▸ **Entries provided**
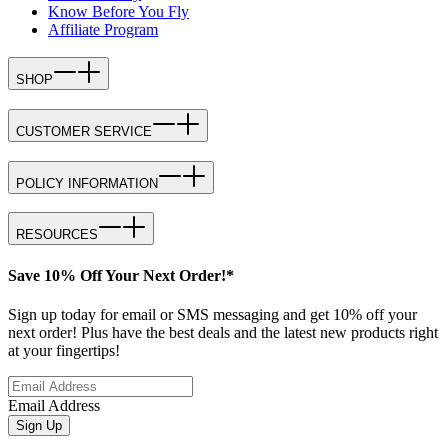
Know Before You Fly
Affiliate Program
SHOP
CUSTOMER SERVICE
POLICY INFORMATION
RESOURCES
Save 10% Off Your Next Order!*
Sign up today for email or SMS messaging and get 10% off your
next order! Plus have the best deals and the latest new products right
at your fingertips!
Email Address
Sign Up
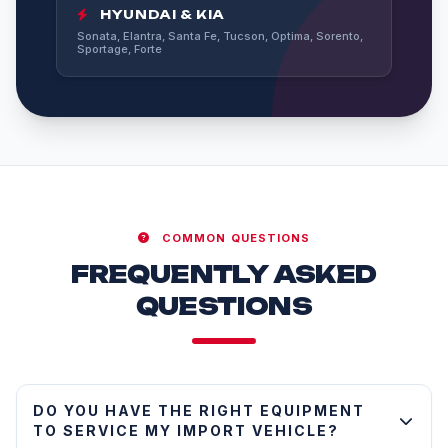
HYUNDAI & KIA
Sonata, Elantra, Santa Fe, Tucson, Optima, Sorento,
Sportage, Forte
COMMON QUESTIONS
FREQUENTLY ASKED
QUESTIONS
DO YOU HAVE THE RIGHT EQUIPMENT
TO SERVICE MY IMPORT VEHICLE?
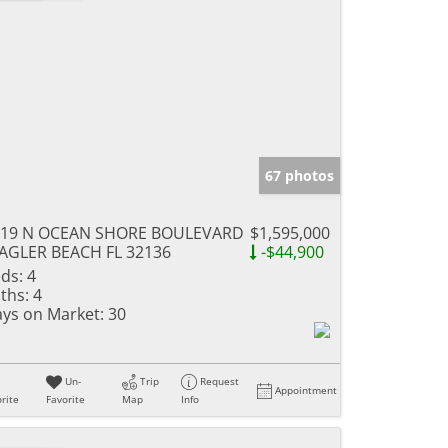
67 photos
319 N OCEAN SHORE BOULEVARD
$1,595,000
AGLER BEACH FL 32136
-$44,900
ds:
4
ths:
4
ys on Market:
30
Un-
Trip
Request
Appointment
rite
Favorite
Map
Info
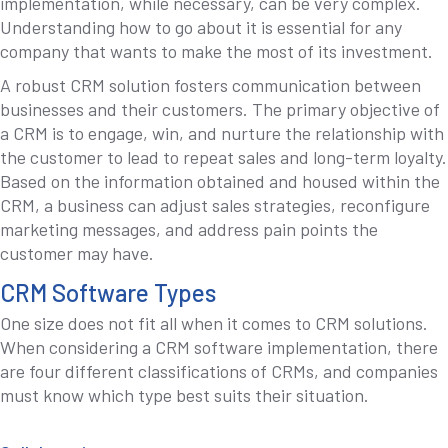
implementation, while necessary, can be very complex.
Understanding how to go about it is essential for any
company that wants to make the most of its investment.
A robust CRM solution fosters communication between
businesses and their customers. The primary objective of
a CRM is to engage, win, and nurture the relationship with
the customer to lead to repeat sales and long-term loyalty.
Based on the information obtained and housed within the
CRM, a business can adjust sales strategies, reconfigure
marketing messages, and address pain points the
customer may have.
CRM Software Types
One size does not fit all when it comes to CRM solutions.
When considering a CRM software implementation, there
are four different classifications of CRMs, and companies
must know which type best suits their situation.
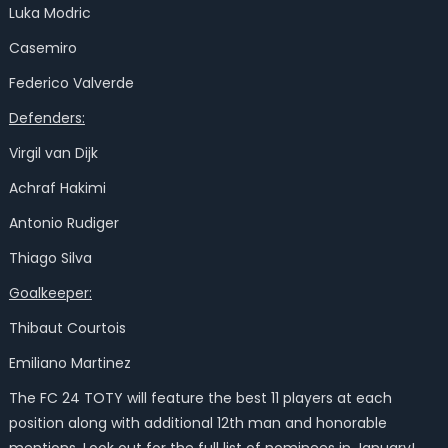
Luka Modric
Casemiro
Federico Valverde
Defenders:
Virgil van Dijk
Achraf Hakimi
Antonio Rudiger
Thiago Silva
Goalkeeper:
Thibaut Courtois
Emiliano Martinez
The FC 24 TOTY will feature the best 11 players at each
position along with additional 12th man and honorable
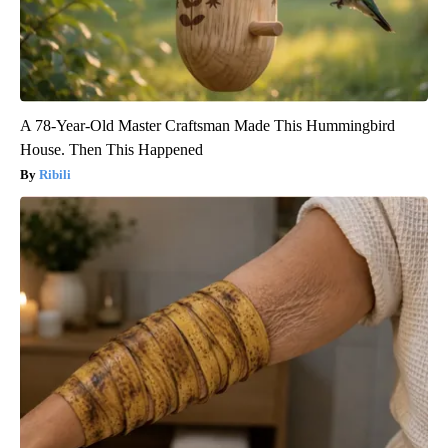
A 78-Year-Old Master Craftsman Made This Hummingbird
House. Then This Happened
Ribili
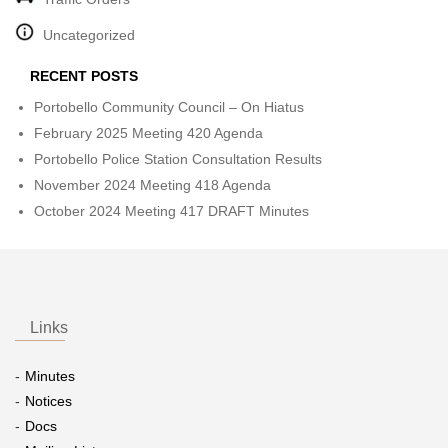
Uncategorized
RECENT POSTS
Portobello Community Council – On Hiatus
February 2025 Meeting 420 Agenda
Portobello Police Station Consultation Results
November 2024 Meeting 418 Agenda
October 2024 Meeting 417 DRAFT Minutes
Links
Minutes
Notices
Docs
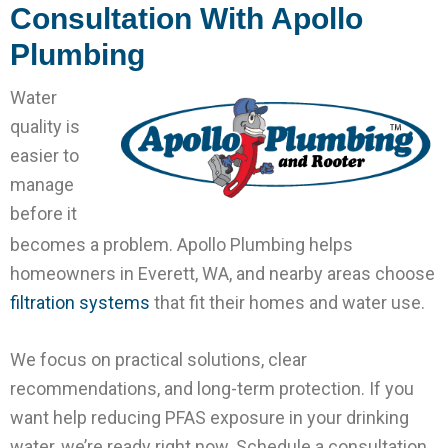
Consultation With Apollo
Plumbing
Water
quality is
easier to
manage
before it
becomes a problem. Apollo Plumbing helps
homeowners in Everett, WA, and nearby areas choose
filtration systems
that fit their homes and water use.
We focus on practical solutions, clear
recommendations, and long-term protection. If you
want help reducing PFAS exposure in your drinking
water, we’re ready right now. Schedule a consultation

▸ **Assigned task**
Look through the entries above, find each line containing "Agenda", and copy it.

▸ **Result for this exercise**
February 2025 Meeting 420 Agenda
November 2024 Meeting 418 Agenda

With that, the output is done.